Items from a data source
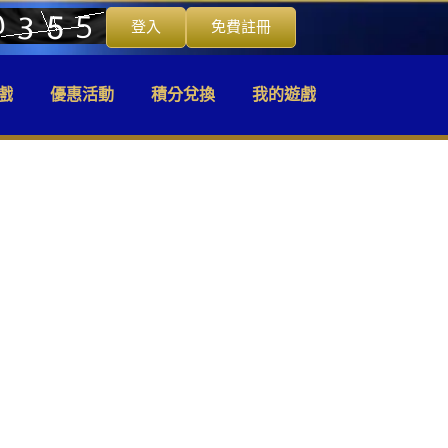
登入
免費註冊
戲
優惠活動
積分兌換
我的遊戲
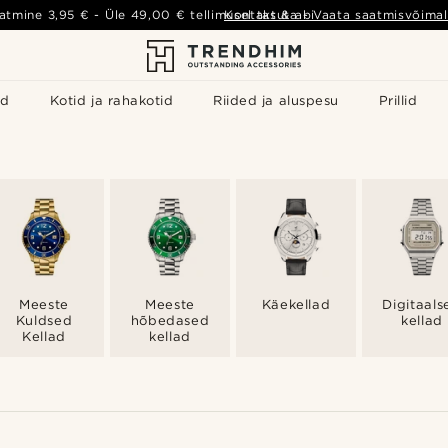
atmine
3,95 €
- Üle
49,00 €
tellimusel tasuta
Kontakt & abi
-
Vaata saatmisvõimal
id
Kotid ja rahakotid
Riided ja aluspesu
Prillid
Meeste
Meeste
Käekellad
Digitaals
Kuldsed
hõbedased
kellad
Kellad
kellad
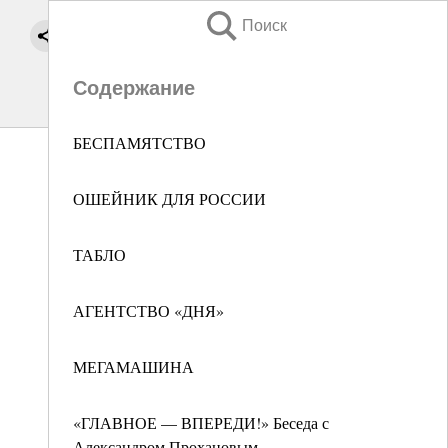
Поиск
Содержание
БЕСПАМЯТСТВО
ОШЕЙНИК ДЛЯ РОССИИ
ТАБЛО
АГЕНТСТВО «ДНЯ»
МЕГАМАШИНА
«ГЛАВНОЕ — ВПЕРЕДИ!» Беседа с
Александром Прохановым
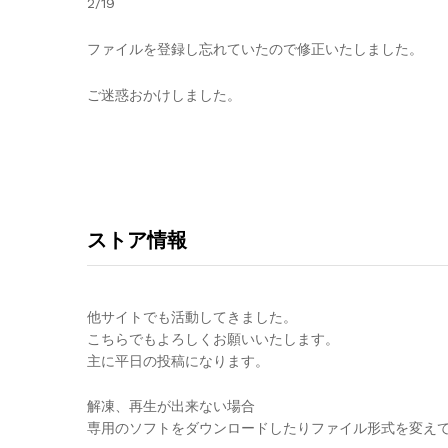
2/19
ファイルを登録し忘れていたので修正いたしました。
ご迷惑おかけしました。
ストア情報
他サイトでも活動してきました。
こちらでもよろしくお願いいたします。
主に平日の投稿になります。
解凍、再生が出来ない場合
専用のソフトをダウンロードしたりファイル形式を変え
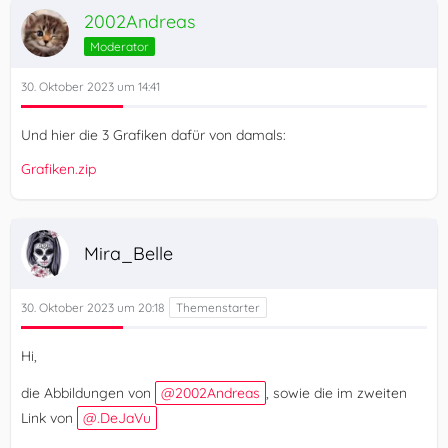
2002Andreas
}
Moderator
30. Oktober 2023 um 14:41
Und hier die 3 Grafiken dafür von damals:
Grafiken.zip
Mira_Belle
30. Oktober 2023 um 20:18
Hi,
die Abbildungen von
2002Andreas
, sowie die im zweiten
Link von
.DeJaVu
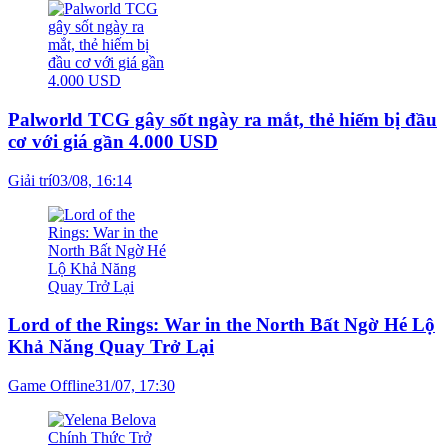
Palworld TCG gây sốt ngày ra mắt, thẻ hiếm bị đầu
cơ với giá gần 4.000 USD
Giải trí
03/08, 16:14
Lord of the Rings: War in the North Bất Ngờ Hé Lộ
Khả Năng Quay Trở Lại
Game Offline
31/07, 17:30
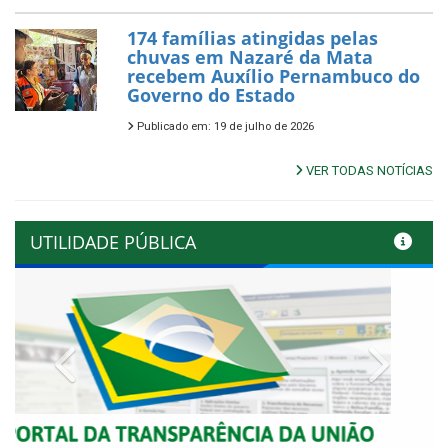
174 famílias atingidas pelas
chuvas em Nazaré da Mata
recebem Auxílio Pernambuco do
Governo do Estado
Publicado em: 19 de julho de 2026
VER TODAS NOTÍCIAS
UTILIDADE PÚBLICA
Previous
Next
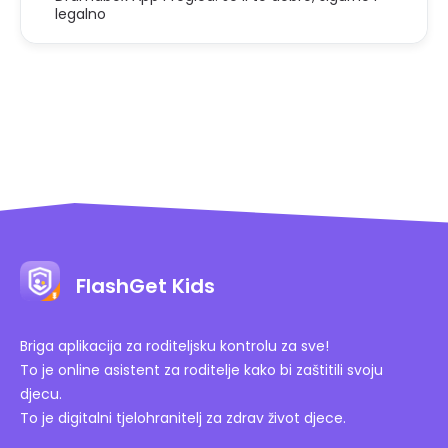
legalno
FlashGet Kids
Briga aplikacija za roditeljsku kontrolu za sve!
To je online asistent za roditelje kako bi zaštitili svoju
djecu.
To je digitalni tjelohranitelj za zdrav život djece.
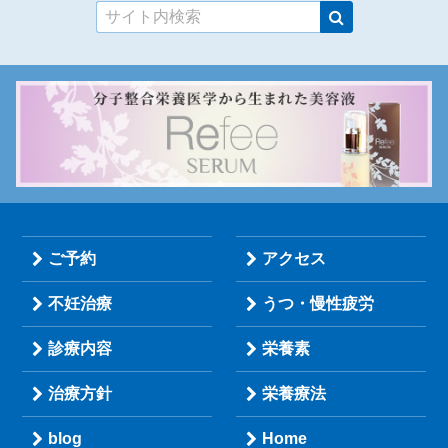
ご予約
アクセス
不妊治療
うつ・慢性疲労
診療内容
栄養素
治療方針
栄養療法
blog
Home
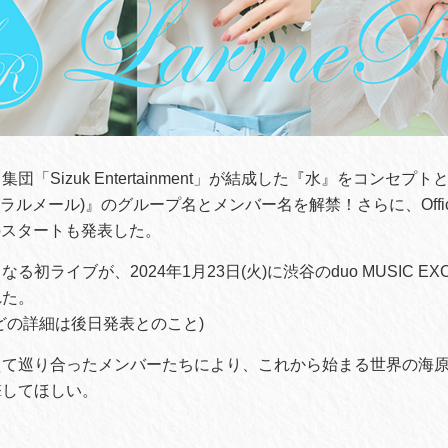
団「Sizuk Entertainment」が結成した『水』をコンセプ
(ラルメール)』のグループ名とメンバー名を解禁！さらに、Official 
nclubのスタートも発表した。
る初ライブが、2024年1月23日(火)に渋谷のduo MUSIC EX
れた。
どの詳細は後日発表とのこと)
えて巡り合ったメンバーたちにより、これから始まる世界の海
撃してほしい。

---

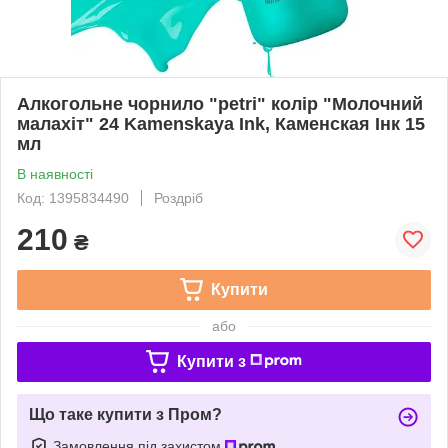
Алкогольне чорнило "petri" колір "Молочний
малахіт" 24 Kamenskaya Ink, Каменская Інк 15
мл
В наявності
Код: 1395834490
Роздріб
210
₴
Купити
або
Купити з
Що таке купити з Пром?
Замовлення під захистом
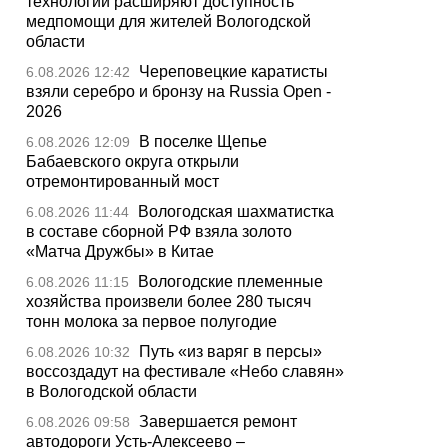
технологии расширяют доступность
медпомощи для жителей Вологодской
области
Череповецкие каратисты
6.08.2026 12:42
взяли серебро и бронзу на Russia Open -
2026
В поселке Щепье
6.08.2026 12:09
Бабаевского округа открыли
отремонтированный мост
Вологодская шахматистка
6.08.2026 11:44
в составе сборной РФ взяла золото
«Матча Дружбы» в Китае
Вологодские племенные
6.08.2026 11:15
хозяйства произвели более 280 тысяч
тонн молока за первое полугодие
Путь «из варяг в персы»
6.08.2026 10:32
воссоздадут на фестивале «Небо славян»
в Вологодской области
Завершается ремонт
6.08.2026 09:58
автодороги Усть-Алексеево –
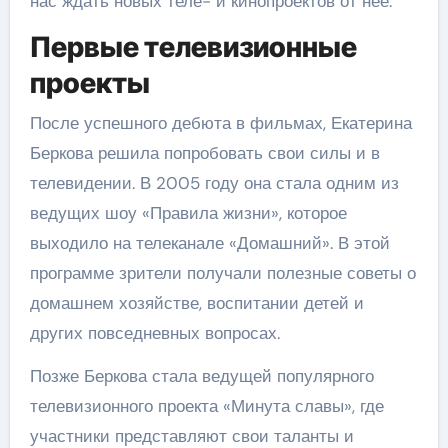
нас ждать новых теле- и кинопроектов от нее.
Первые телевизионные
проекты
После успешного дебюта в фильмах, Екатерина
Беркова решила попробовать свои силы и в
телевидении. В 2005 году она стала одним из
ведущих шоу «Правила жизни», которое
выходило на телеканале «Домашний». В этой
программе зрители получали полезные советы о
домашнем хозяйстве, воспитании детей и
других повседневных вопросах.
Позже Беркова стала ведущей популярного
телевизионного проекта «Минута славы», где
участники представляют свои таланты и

AIM OF THE TASK = Please return each line of the data above in which the word "Вологодской" occurs.

OUTPUT =
медпомощи для жителей Вологодской
в Вологодской области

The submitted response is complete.